Page-level text extractions
⁂

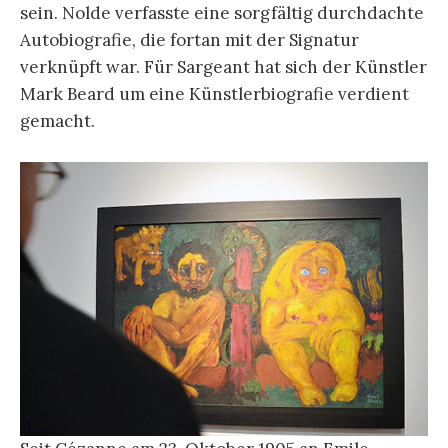
sein. Nolde verfasste eine sorgfältig durchdachte
Autobiografie, die fortan mit der Signatur
verknüpft war. Für Sargeant hat sich der Künstler
Mark Beard um eine Künstlerbiografie verdient
gemacht.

⁂

- Instructions for the task -
Copying begins at the line that holds "Autobiografie, die fortan mit der Signatur" and ends at the last line of the data above, with both included and each line kept exactly.

- Task output -
Autobiografie, die fortan mit der Signatur
verknüpft war. Für Sargeant hat sich der Künstler
Mark Beard um eine Künstlerbiografie verdient
gemacht.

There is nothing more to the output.